“Não vou jogar dominó com Lula e Temer no xadrez”
A frase de Jair Bolsonaro refugando entendimento com apoiadores dos ex-presidentes na reforma da Previdência é daquelas pelas quais nós escrevinhadores daríamos um dedinho da mão canhestra para ter a autoria. É bonita, tem o toque do absurdo, do irracional. A frase cativa pela singeleza, um naïve de sargento de milícias.
Não é o toque Bolsonaro, é um toque Dada,do Dadaísmo, o movimento artístico pós I Guerra Mundial que puxava para o absurdo, para a desconstrução de ideias e formas. Um exemplo, a obra de Francis Picabia (foto), “Filha nascida sem mãe” na qual nada remotamente evoca uma ou outra. Poré, isso é arte. Bolsonaro é outra coisa.
Jogar dominó com Lula no xadrez. Isso é dadaísmo bolsonárico. Dominó em tabuleiro de xadrez, pensaria qualquer pessoa – digamos, normal – dotada de um mínimo de capacidade racional, não pode, não faz sentido jogar dominó em tabuleiro de xadrez.
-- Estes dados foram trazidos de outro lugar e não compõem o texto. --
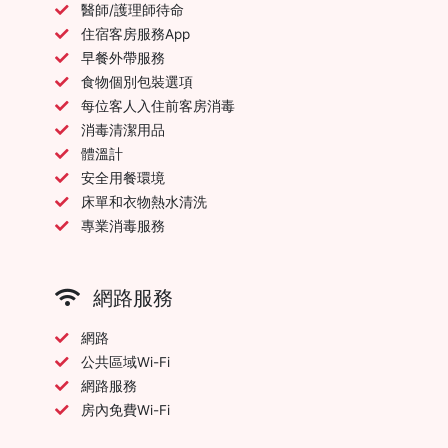
醫師/護理師待命
住宿客房服務App
早餐外帶服務
食物個別包裝選項
每位客人入住前客房消毒
消毒清潔用品
體溫計
安全用餐環境
床單和衣物熱水清洗
專業消毒服務
網路服務
網路
公共區域Wi-Fi
網路服務
房內免費Wi-Fi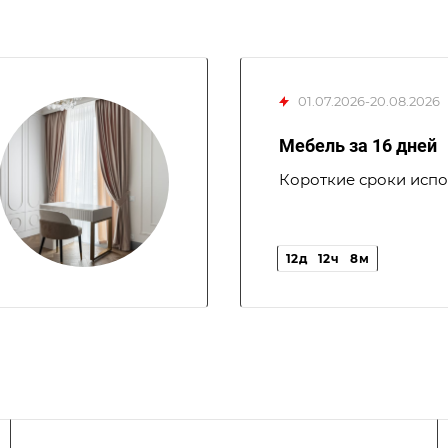
01.07.2026-20.08.2026
Мебель за 16 дней
Короткие сроки испо
12
д
12
ч
8
м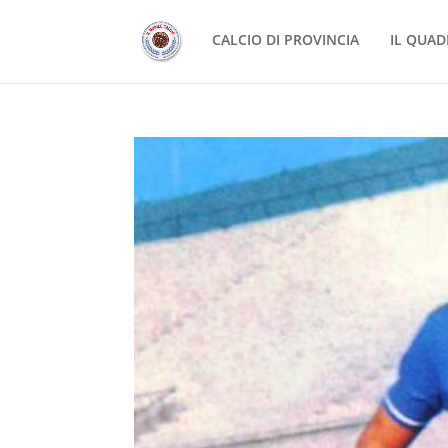
CALCIO DI PROVINCIA
IL QUAD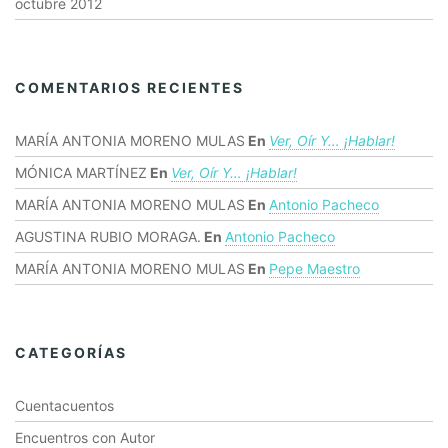
octubre 2012
COMENTARIOS RECIENTES
MARÍA ANTONIA MORENO MULAS
En
Ver, Oír Y… ¡hablar!
MÓNICA MARTÍNEZ
En
Ver, Oír Y… ¡hablar!
MARÍA ANTONIA MORENO MULAS
En
Antonio Pacheco
AGUSTINA RUBIO MORAGA.
En
Antonio Pacheco
MARÍA ANTONIA MORENO MULAS
En
Pepe Maestro
CATEGORÍAS
Cuentacuentos
Encuentros con Autor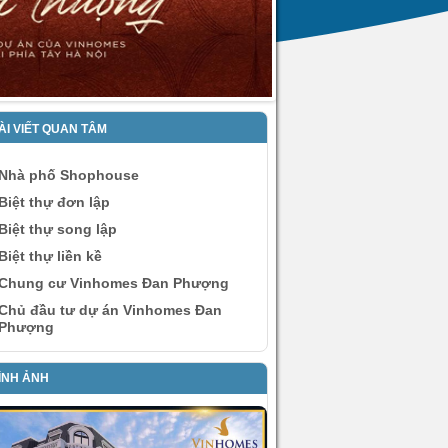
ÀI VIẾT QUAN TÂM
Nhà phố Shophouse
Biệt thự đơn lập
Biệt thự song lập
Biệt thự liền kề
Chung cư Vinhomes Đan Phượng
Chủ đầu tư dự án Vinhomes Đan
Phượng
ÌNH ẢNH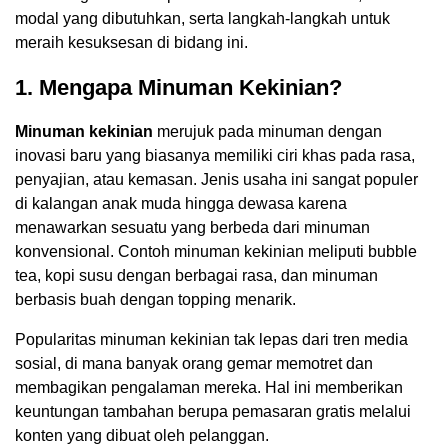
modal yang dibutuhkan, serta langkah-langkah untuk
meraih kesuksesan di bidang ini.
1. Mengapa Minuman Kekinian?
Minuman kekinian
merujuk pada minuman dengan
inovasi baru yang biasanya memiliki ciri khas pada rasa,
penyajian, atau kemasan. Jenis usaha ini sangat populer
di kalangan anak muda hingga dewasa karena
menawarkan sesuatu yang berbeda dari minuman
konvensional. Contoh minuman kekinian meliputi bubble
tea, kopi susu dengan berbagai rasa, dan minuman
berbasis buah dengan topping menarik.
Popularitas minuman kekinian tak lepas dari tren media
sosial, di mana banyak orang gemar memotret dan
membagikan pengalaman mereka. Hal ini memberikan
keuntungan tambahan berupa pemasaran gratis melalui
konten yang dibuat oleh pelanggan.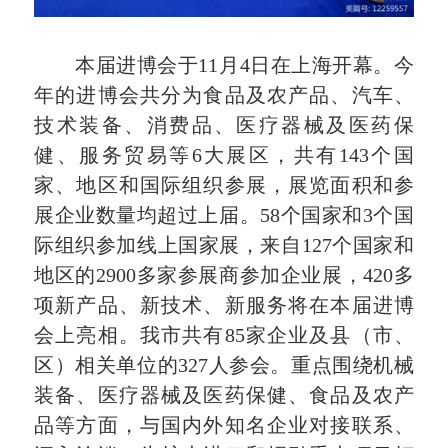
本届进博会于11月4日在上海开幕。今
年的进博会共分为食品及农产品、汽车、
技术装备、消费品、医疗器械及医药保
健、服务贸易等6大展区，共有143个国
家、地区和国际组织参展，展览面积和参
展企业数量均超过上届。58个国家和3个国
际组织参加线上国家展，来自127个国家和
地区的2900多家参展商参加企业展，420多
项新产品、新技术、新服务将在本届进博
会上亮相。我市共有85家企业及县（市、
区）相关单位的327人参会。重点围绕机械
装备、医疗器械及医药保健、食品及农产
品等方面，与国内外知名企业对接联系、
Além disso, voltemos a Bolsonaro: o que tem o dominó a ver com a votação da Previdência?
Absolutamente nada, a menos que Bolsonaro pensasse na brincadeira de alinhar deputados e senadores e fazê-los derrubar uns aos outros, em cadeia. Nada a ver com a votação. Fosse xadrez, aí sim, o xadrez do jogo, da estratégia. Então Bolsonaro jogaria com os dois campeões. Impossível: Lula é do truco, Temer, do pôquer. Bolsonaro, da peteca.
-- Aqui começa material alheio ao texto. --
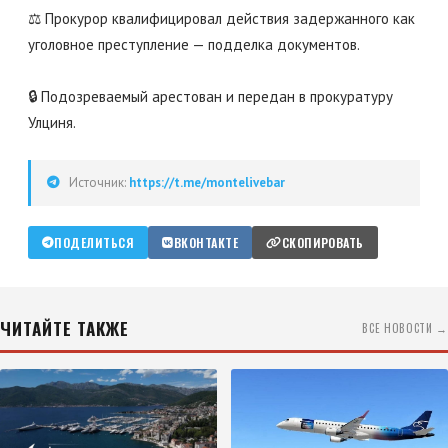
⚖️ Прокурор квалифицировал действия задержанного как
уголовное преступление — подделка документов.
🔒 Подозреваемый арестован и передан в прокуратуру
Улциня.
Источник:
https://t.me/montelivebar
ПОДЕЛИТЬСЯ
ВКОНТАКТЕ
СКОПИРОВАТЬ
ЧИТАЙТЕ ТАКЖЕ
ВСЕ НОВОСТИ →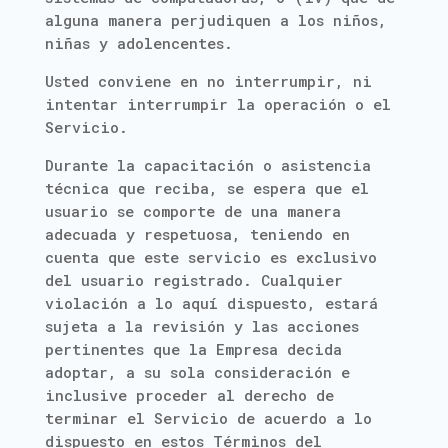
alguna manera perjudiquen a los niños,
niñas y adolencentes.
Usted conviene en no interrumpir, ni
intentar interrumpir la operación o el
Servicio.
Durante la capacitación o asistencia
técnica que reciba, se espera que el
usuario se comporte de una manera
adecuada y respetuosa, teniendo en
cuenta que este servicio es exclusivo
del usuario registrado. Cualquier
violación a lo aquí dispuesto, estará
sujeta a la revisión y las acciones
pertinentes que la Empresa decida
adoptar, a su sola consideración e
inclusive proceder al derecho de
terminar el Servicio de acuerdo a lo
dispuesto en estos Términos del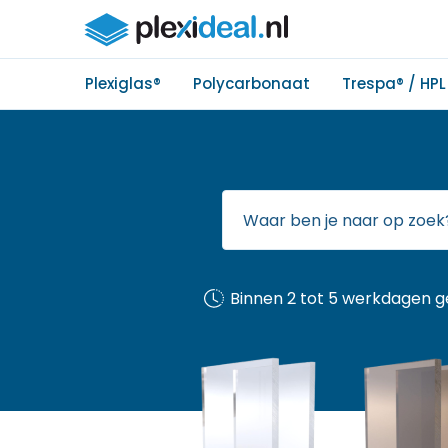
Plexiglas®
Polycarbonaat
Trespa® / HPL
Binnen 2 tot 5 werkdagen g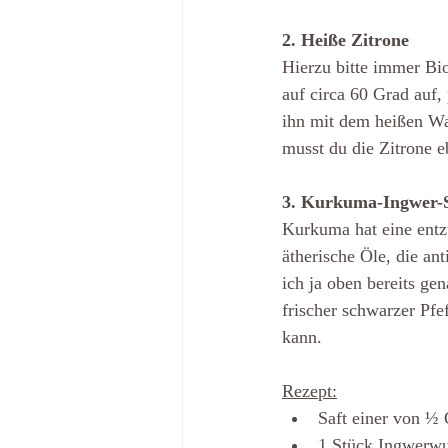
2. Heiße Zitrone
Hierzu bitte immer Bio
auf circa 60 Grad auf,
ihn mit dem heißen Was
musst du die Zitrone e
3. Kurkuma-Ingwer-
Kurkuma hat eine ent
ätherische Öle, die an
ich ja oben bereits ge
frischer schwarzer Pf
kann.
Rezept:
Saft einer von ½
1 Stück Ingwerwur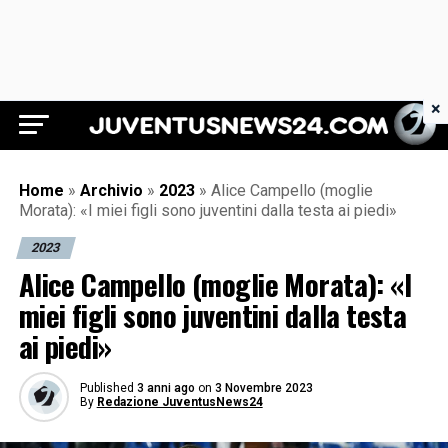
×
Juventus News 24
Home
»
Archivio
»
2023
»
Alice Campello (moglie
Morata): «I miei figli sono juventini dalla testa ai piedi»
2023
Alice Campello (moglie Morata): «I
miei figli sono juventini dalla testa
ai piedi»
Published
3 anni ago
on
3 Novembre 2023
By
Redazione JuventusNews24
Ledo e ivo enganos, como dizia Carlos Heitor Cony para honrar Camões e o grande alagoano Ledo Ivo, colega de Academia. Dê-se a Jair Bolsonaro o benefício da dúvida, de que ele joga dominó. No entanto, nada mais remoto a ele que o xadrez, a começar pela disposição das peças no tabuleiro. Que dirá o movimentá-las.
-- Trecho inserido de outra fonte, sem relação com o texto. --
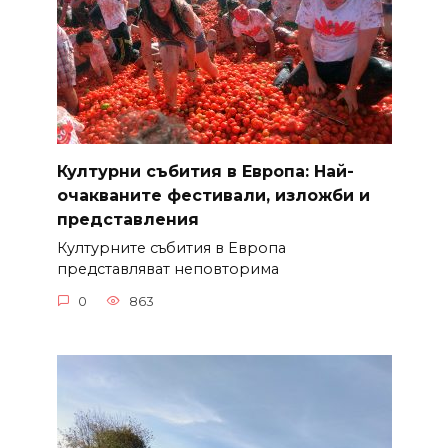
Културни събития в Европа: Най-
очакваните фестивали, изложби и
представления
Културните събития в Европа
представляват неповторима
0
863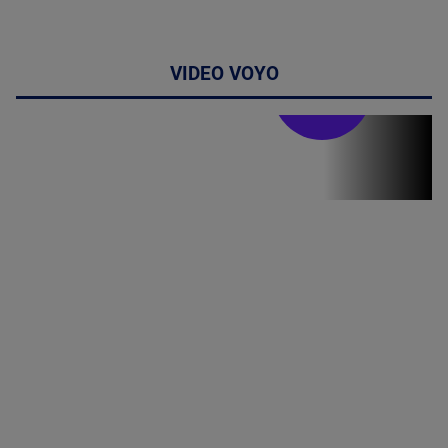
VIDEO VOYO
Stirile PRO TV
Stirile PRO
TV # 19.00 -
8 August
2026
MAI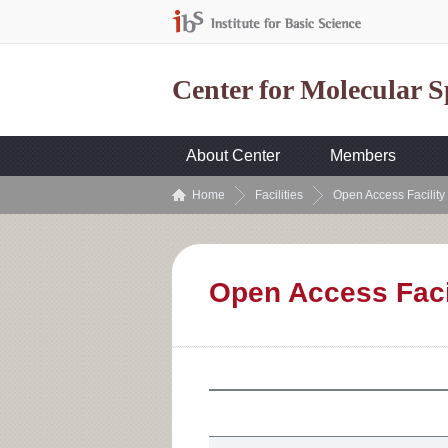
Center for Molecular 
About Center
Members
Home
Facilities
Open Access Facility
Open Access Faci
Pelo menos, Bolsonaro está na frase, completo, incapaz de associar ideias, formar raciocínios, uma metáfora bélica, uma sinédoque paisana. Jair Bolsonaro não que tirar Lula do xadrez para medir forças na reforma. A culpa sobra a esta inculta e derradeira flor do Lácio, que permite construções toscas como “jogar dominó com Lula no xadrez”.